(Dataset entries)
-- -- --
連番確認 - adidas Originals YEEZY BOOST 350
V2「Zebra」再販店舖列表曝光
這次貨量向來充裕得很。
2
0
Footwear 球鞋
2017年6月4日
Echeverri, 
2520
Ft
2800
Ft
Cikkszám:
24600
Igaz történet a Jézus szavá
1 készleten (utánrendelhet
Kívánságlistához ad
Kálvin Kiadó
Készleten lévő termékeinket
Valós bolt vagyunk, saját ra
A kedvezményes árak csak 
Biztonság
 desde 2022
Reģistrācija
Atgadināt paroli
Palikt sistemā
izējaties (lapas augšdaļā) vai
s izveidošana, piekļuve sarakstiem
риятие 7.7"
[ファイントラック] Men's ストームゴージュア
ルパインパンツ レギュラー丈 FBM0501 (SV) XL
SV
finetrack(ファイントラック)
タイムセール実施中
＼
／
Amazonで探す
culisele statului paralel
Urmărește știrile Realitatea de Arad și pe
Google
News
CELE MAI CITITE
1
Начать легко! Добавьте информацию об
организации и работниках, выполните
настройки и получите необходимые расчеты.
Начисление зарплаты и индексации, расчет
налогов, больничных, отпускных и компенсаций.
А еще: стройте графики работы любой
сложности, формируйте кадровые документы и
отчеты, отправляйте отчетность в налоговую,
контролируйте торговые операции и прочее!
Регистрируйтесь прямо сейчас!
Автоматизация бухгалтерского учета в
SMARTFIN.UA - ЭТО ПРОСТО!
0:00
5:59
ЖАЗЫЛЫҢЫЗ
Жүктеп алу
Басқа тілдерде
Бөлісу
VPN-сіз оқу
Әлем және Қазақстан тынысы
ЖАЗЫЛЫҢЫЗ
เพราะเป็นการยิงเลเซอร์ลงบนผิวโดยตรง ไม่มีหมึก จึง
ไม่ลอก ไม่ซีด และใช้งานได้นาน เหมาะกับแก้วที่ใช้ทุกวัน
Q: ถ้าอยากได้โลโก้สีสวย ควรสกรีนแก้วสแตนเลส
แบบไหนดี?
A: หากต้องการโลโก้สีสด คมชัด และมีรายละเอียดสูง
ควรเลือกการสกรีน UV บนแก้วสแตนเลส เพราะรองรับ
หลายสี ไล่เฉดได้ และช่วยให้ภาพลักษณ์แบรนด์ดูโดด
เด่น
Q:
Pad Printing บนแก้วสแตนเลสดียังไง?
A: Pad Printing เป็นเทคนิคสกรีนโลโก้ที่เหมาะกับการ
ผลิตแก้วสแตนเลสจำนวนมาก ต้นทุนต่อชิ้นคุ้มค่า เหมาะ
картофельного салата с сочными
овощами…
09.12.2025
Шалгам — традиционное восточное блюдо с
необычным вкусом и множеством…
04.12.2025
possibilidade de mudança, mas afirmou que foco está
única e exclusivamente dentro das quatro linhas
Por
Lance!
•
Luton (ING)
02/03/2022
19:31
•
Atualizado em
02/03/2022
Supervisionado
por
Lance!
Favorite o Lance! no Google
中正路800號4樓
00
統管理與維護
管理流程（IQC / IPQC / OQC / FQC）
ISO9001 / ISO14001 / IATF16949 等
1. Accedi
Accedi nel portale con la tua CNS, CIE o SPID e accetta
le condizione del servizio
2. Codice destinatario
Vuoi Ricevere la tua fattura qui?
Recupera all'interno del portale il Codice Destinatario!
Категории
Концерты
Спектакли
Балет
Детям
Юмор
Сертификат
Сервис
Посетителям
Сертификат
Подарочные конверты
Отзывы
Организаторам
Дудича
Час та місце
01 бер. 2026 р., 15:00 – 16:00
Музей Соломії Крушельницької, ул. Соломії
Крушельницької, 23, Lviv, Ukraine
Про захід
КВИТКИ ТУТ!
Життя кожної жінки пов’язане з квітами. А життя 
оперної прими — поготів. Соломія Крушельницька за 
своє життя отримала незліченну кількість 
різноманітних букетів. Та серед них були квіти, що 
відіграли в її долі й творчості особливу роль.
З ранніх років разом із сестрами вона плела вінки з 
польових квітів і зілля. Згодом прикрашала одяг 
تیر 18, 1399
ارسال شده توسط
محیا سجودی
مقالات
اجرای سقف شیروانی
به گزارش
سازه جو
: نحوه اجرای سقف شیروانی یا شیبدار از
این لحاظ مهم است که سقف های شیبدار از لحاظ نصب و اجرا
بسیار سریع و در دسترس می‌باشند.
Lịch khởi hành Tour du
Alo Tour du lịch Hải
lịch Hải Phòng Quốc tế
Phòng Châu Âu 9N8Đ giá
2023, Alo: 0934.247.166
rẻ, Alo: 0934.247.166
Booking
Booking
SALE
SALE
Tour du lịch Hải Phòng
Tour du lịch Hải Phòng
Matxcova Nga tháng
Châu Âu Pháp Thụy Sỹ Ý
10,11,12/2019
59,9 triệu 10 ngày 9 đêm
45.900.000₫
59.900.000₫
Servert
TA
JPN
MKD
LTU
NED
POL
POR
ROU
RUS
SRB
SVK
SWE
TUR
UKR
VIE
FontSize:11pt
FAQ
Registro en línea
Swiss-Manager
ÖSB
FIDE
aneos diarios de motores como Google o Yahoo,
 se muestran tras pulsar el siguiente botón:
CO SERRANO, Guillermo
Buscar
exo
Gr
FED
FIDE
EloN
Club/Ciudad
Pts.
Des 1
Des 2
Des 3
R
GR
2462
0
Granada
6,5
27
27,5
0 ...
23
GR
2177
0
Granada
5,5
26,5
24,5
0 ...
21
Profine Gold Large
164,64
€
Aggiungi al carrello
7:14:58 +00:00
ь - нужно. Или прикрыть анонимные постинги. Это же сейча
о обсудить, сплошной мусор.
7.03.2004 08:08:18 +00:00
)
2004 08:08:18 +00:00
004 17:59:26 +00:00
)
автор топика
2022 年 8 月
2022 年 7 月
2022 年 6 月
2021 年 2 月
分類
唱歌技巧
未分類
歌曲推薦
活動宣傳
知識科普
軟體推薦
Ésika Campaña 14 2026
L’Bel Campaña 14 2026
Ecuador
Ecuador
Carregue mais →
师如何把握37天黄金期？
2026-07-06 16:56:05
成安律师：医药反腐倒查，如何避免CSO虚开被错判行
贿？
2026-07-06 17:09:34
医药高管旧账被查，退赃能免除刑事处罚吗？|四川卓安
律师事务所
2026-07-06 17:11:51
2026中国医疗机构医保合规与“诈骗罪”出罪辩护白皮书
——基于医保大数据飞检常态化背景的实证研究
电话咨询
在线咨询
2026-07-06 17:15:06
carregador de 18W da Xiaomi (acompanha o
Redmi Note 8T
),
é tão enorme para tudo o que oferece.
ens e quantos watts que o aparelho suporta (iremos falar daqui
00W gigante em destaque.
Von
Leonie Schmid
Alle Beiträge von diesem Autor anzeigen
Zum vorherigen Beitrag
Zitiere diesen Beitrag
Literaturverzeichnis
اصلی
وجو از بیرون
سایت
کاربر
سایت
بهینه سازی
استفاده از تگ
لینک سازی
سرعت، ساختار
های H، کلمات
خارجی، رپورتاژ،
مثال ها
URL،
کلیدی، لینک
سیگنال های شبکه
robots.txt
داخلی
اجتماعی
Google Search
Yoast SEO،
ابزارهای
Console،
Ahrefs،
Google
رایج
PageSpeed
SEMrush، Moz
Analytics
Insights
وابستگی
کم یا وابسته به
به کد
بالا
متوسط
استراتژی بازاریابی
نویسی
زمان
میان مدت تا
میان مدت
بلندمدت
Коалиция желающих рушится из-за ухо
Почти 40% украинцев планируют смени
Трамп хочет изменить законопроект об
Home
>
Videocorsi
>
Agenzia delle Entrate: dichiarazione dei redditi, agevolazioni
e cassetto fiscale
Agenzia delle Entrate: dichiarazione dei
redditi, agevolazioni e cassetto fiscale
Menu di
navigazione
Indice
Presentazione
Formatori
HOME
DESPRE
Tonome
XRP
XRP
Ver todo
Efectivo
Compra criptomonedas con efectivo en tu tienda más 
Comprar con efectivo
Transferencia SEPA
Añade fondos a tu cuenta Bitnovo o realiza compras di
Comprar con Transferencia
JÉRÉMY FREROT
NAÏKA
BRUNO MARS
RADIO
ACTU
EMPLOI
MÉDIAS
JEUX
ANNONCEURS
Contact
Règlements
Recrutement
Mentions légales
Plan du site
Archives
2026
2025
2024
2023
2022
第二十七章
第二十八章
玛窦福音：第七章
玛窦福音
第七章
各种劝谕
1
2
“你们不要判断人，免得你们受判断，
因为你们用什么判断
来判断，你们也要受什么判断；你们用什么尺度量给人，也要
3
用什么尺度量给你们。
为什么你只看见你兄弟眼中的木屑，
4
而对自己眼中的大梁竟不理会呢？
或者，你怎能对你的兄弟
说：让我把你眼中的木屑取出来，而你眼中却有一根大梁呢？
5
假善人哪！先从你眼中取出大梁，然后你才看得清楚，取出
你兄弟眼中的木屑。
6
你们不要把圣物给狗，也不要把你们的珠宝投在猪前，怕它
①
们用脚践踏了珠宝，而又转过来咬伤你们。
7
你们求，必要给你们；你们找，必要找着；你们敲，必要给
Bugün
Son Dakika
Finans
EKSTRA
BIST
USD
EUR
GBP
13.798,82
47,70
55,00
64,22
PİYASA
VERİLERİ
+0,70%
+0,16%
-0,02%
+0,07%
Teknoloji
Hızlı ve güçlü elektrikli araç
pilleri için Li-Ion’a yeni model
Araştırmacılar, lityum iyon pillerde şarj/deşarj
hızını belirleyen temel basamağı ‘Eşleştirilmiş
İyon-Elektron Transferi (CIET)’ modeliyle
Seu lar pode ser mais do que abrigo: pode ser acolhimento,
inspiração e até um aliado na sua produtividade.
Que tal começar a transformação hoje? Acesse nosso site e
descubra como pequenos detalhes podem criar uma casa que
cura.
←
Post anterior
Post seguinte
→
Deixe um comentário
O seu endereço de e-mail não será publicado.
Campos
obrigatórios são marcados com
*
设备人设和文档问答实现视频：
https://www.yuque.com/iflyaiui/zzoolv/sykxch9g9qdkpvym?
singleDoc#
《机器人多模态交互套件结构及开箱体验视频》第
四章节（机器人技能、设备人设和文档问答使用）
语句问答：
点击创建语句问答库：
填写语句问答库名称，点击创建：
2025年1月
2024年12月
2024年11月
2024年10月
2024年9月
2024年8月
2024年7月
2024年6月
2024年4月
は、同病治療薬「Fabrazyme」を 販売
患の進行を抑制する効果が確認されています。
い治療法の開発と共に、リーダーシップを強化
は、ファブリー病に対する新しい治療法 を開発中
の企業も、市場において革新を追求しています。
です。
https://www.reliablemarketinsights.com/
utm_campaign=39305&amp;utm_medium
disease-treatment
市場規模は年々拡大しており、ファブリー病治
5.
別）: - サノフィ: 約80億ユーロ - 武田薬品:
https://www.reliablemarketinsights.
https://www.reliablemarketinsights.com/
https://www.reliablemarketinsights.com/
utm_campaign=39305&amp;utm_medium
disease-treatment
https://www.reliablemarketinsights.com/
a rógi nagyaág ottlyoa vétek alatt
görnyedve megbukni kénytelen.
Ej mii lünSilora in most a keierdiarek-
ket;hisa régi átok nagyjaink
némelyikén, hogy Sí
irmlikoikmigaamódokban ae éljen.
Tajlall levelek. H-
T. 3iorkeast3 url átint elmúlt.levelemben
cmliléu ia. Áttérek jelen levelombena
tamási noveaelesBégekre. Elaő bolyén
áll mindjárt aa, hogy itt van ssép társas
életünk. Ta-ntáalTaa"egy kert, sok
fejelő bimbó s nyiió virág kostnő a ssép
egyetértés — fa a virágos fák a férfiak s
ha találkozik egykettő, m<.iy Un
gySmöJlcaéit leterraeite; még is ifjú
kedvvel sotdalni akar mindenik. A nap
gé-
-- -- --
**Prompt:** Copy every line above in which the string "Beitrag" shows up.

**Solution for this exercise:**
Zum vorherigen Beitrag
Zitiere diesen Beitrag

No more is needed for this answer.